Frédéric Monier Les Lumières en France ont contribué à distinguer une sphère publique de discussion et une sphère privée à laquelle chaque citoyen a droit. Nous avons ainsi tendance à raisonner de façon binaire, avec un pouvoir dont la légitimité ne serait pas liée au secret, mais bien à la discussion publique, et la sphère privée. Dans cette conception, la part réservée au pouvoir n'est pas la plus légitime. Ce partage a évolué depuis les années 1980/1990, moment à partir duquel on peut noter une défiance à l'égard du secret : on est ainsi passé d'une culture qui estimait le secret nécessaire – quoi que peu légitime – dans la pratique du pouvoir à une culture placée sous le signe de la transparence et où le partage entre public et privé, débat légitime et discussions secrètes, a été profondément reconfiguré. 

Quel est l'impact de la surmédiatisation (caméras, chaînes d'information, réseaux sociaux, etc.) sur la nature même de la politique et sa pratique ? 

Plusieurs éléments viennent expliquer la situation actuelle, où le secret paraît mis à mal en politique. Il y a effectivement quelque chose du côté des technologies de l'information et de la communication. Les choses changent à partir du moment où il est désormais possible d'utiliser son téléphone portable durant la réunion d'un bureau politique, ce qui peut permettre de diffuser ce que l'on veut, y compris des rumeurs. Ces nouvelles technologies apportent ainsi de nouveaux moyens de révéler l'information.

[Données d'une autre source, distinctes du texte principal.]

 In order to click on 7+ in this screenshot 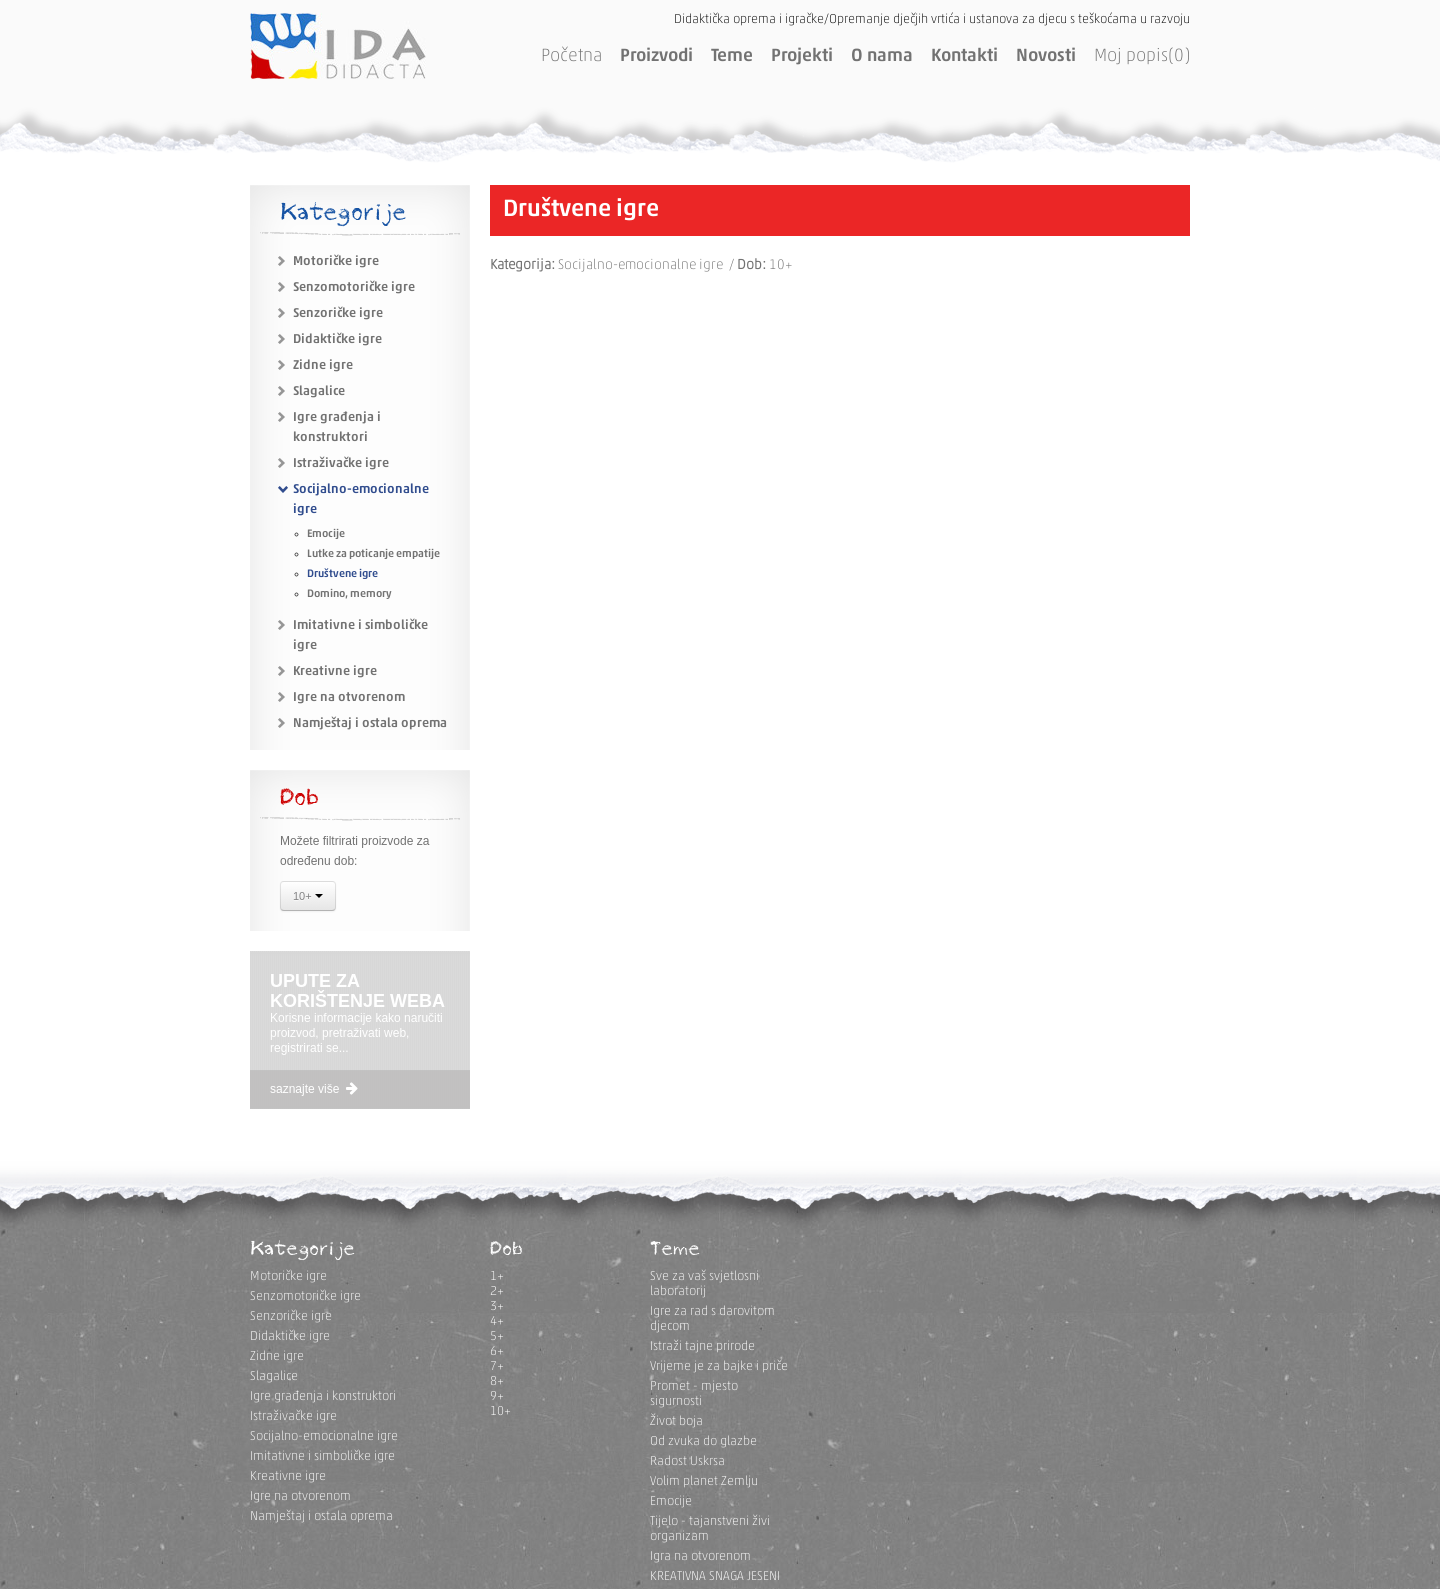 , I will do `click(497, 1366)`.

D'autres phénomènes contribuent à expliquer à la suspicion à l'égard du secret politique, parmi lesquels des phénomènes culturels. Tout indique que l'on a affaire, en Europe occidentale et surtout en France, à des effets différés de Mai 68. À partir du moment où ces événements ont remis en cause un certain nombre d'autorités traditionnelles, de déférence à l'égard de ceux qui les incarnent, il y a alors possibilité de remise en cause, suspicion à l'égard des hommes politiques, et plus largement de toute forme d'autorité instituée.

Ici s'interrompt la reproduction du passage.